#### Action item
Where a line holds the word "sveagruppenmedia", copy it from the records.

#### Data section

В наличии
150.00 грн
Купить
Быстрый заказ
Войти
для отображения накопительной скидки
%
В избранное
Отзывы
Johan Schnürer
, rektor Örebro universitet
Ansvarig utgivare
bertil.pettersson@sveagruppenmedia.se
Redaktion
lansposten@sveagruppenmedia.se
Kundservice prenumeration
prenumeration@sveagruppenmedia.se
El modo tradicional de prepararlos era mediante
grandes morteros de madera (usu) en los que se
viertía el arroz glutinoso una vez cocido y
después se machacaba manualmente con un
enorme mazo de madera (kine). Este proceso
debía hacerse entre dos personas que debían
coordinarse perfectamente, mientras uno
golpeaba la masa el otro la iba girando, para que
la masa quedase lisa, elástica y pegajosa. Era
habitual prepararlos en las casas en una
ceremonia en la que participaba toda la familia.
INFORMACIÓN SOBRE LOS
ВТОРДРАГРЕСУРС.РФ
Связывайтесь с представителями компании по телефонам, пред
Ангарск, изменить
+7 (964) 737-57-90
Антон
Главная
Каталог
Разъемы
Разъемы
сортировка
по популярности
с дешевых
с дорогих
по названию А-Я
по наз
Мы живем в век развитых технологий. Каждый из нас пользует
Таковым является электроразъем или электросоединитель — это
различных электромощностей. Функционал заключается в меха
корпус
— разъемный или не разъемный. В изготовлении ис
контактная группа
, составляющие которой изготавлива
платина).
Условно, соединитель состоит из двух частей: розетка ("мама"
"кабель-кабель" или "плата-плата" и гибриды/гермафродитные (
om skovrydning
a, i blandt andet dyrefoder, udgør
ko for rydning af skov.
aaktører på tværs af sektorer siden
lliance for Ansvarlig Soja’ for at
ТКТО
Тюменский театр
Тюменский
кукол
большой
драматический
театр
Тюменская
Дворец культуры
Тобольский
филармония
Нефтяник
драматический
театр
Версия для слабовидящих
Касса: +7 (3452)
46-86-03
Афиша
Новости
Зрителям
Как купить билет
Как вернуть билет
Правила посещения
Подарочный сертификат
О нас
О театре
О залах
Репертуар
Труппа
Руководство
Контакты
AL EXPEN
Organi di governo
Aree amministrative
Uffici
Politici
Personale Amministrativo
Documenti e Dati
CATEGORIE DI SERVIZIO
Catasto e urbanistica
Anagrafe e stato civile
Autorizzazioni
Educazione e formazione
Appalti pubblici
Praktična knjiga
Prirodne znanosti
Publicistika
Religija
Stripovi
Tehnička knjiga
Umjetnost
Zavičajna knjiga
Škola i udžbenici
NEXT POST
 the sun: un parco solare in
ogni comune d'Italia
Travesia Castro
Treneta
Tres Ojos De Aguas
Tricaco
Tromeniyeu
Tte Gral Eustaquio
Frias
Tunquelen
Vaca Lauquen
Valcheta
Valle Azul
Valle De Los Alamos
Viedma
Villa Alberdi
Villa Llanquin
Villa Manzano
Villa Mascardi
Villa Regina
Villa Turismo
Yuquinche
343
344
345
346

#### The answer
bertil.pettersson@sveagruppenmedia.se
lansposten@sveagruppenmedia.se
prenumeration@sveagruppenmedia.se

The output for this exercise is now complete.